In contrast, a small cross-sectional study found no differences between patients with RA with SS (n = 11) and those with RA alone (n = 296) regarding age, sex, RA disease duration, disease activity score, and ACPA seropositivity; however, it showed that patients with RA and secondary SS had a tendency for higher numbers of tender and swollen joints and pain [17]. Data from a Finnish Registry showed that patients with secondary SS (n = 709) were more likely to have hematologic malignancies than those with RA alone (n = 9469; standard incidence ratio, 3.1% vs 1.7%) [19]. The differences between groups in these descriptive studies may be a result of the low number of patients with RA with SS in the former study. The low patient numbers make comparisons between studies difficult as differences may be due to SS, factors associated with SS, or the randomness of the data.

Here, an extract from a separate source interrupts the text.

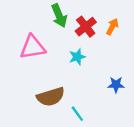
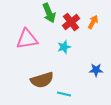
cyan line: (77, 114) -> (64, 94), turned -40

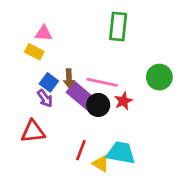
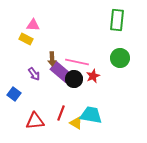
green rectangle: (118, 27) -> (117, 20), moved
blue square: (49, 82) -> (14, 94), moved
red triangle: (33, 132) -> (35, 121), moved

A strength of our study is the source of our patient data. Corrona is the largest US disease-registry that collects data directly from both providers and patients at the time of a routine clinical encounter, which allowed for a very large number of patients with RA and SS to be investigated. One potential limitation in every registry-based analysis is whether findings are representative of, and generalizable to, the broader population. Corrona does include rheumatology practices participating throughout the country in rural and urban areas in academic and private settings and with access to broad geographic locations and patients with diverse sociodemographic origins. In addition, prior work compared Medicare patients enrolled in Corrona with those who are not part of the registry and found similar demographic and comorbidity characteristics, supporting the generalizability of the Corrona registry [20]. As our study used a physician-reported diagnosis of SS associated with RA, it is possible that providers may differ in the criteria used to diagnose patients. Differences in diagnosis criteria are shown throughout the literature, suggesting a need for standardized diagnosis criteria for patients with SS and RA which are easy to implement in everyday practice. In addition, patients in the RA alone group required a questionnaire entry for SS (yes/no), potentially leading to under ascertainment.

Conclusions

In this large, US patient population, patients with RA with SS had a higher disease burden than those with RA alone; a higher prevalence of SS was observed as RA disease duration increased. Identifying specific characteristics of patients with RA with SS may help clinicians to better understand this patient population and the extra-articular manifestations of RA. Additional studies are warranted to further understand the full burden of SS in patients with RA and its impact on clinical and patient-reported outcomes.